Que certains n’aiment pas le style des œuvres murales qu’ils rencontrent, je peux le concevoir. Mais qu’ils considèrent leurs auteurs comme des délinquants à pourchasser sans relâche constitue une escalade de la violence inadmissible. Surtout si l’objectif est d’envoyer ceux que je considère personnellement comme des artistes au trou ou de les condamner à des réparations financières qui leur obscurcissent l’avenir pour longtemps.

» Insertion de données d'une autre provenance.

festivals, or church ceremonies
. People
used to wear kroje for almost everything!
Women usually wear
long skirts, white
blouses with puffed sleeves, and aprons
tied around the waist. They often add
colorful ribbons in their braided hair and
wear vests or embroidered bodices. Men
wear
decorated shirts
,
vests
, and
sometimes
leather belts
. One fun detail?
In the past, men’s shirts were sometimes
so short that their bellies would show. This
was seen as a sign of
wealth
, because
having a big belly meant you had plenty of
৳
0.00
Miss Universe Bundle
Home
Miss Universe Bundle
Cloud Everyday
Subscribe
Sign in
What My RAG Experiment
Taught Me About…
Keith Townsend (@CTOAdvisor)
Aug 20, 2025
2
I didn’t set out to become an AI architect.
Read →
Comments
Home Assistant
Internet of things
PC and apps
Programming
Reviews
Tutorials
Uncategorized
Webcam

Franchement, un graffiti, ou même un tag, n’a jamais endommagé un mur. Personne n’a vu des pans entiers de maison s’effondrer sous le coup d’une agression picturale. Quant à la supposée insécurité créée par les graffs, je ne me souviens pas d’avoir vu l’un d’entre eux sauter à la gorge d’un passant ou faucher le sac d’une grand-maman.

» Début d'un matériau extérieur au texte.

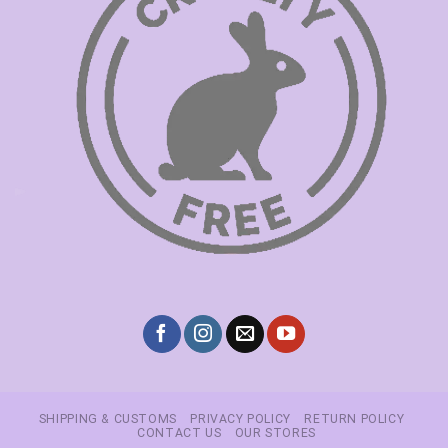
SHIPPING & CUSTOMS
PRIVACY POLICY
RETURN POLICY
CONTACT US
OUR STORES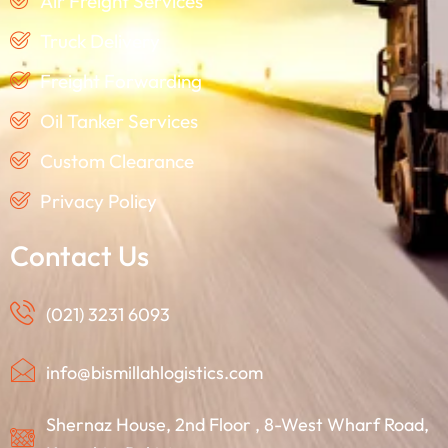
Air Freight Services
Truck Delivery
Freight Forwarding
Oil Tanker Services
Custom Clearance
Privacy Policy
Contact Us
(021) 3231 6093
info@bismillahlogistics.com
Shernaz House, 2nd Floor , 8-West Wharf Road,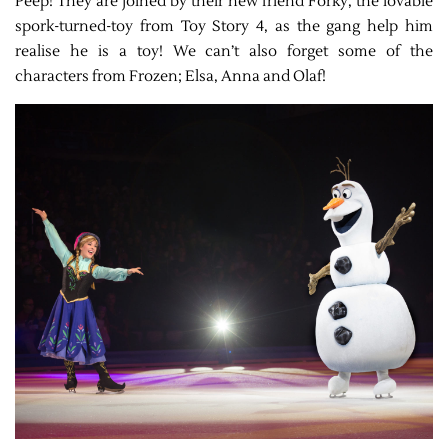
Peep! They are joined by their new friend Forky, the lovable
spork-turned-toy from Toy Story 4, as the gang help him
realise he is a toy! We can’t also forget some of the
characters from Frozen; Elsa, Anna and Olaf!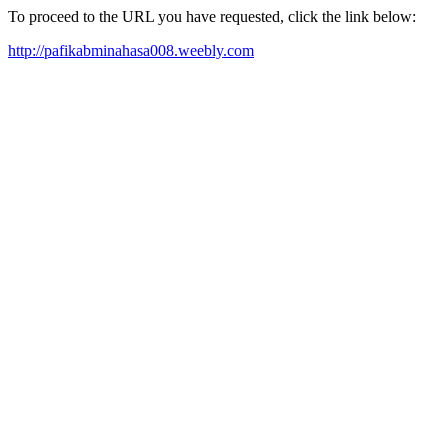
To proceed to the URL you have requested, click the link below:
http://pafikabminahasa008.weebly.com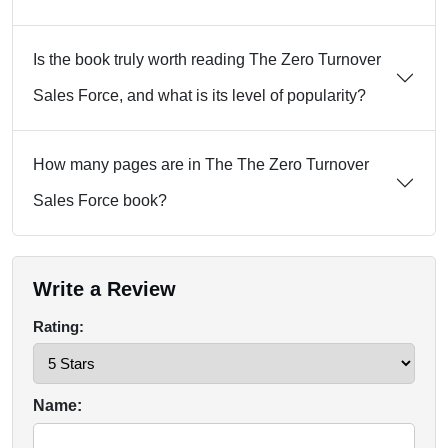
Is the book truly worth reading The Zero Turnover
Sales Force, and what is its level of popularity?
How many pages are in The The Zero Turnover
Sales Force book?
Write a Review
Rating:
Name: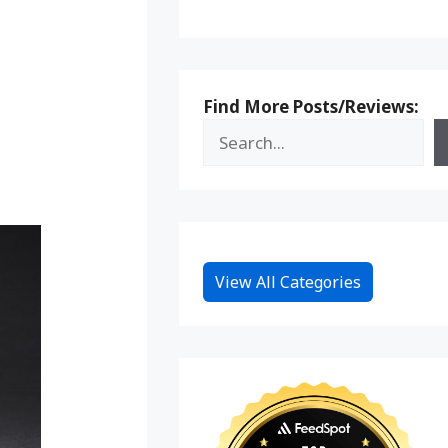
Find More Posts/Reviews:
View All Categories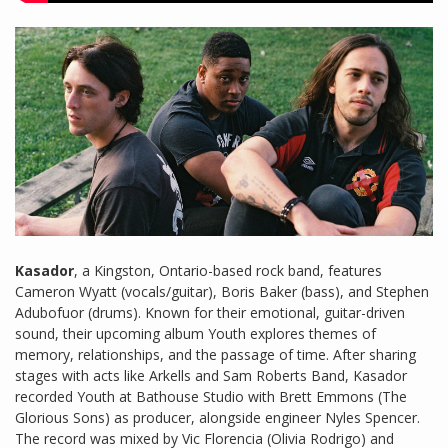
Kasador
, a Kingston, Ontario-based rock band, features
Cameron Wyatt (vocals/guitar), Boris Baker (bass), and Stephen
Adubofuor (drums). Known for their emotional, guitar-driven
sound, their upcoming album Youth explores themes of
memory, relationships, and the passage of time. After sharing
stages with acts like Arkells and Sam Roberts Band, Kasador
recorded Youth at Bathouse Studio with Brett Emmons (The
Glorious Sons) as producer, alongside engineer Nyles Spencer.
The record was mixed by Vic Florencia (Olivia Rodrigo) and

Mais au fond pourquoi ces magistrats en veulent-ils tellement au graffeurs et aux taggeurs qui décorent nos murs ?
Une des raisons est évidente. Ces artistes sont subversifs.
Ils sont subversifs car ils ne vendent rien, ils ne rapportent rien, ils ne commercent pas. Ils sont hors du circuit économique. Si la droite était cohérente, elle ferait aussi tout pour éradiquer les affiches publicitaires et les enseignes plus ou moins lumineuses qui «ornent» nos murs. Mais il n’en est bien évidemment rien car ces souillures-là sont des souillures qui se négocient, qui se marchandent, qui rapportent.
La «saleté» marchande oui, la «saleté» gratuite non !
Mais, comme le dirait un graffeur de ma connaissance : «Les graffitis et les tags ne coûtent qu’à partir du moment où l’on veut les effacer.» Qu’on se le dise !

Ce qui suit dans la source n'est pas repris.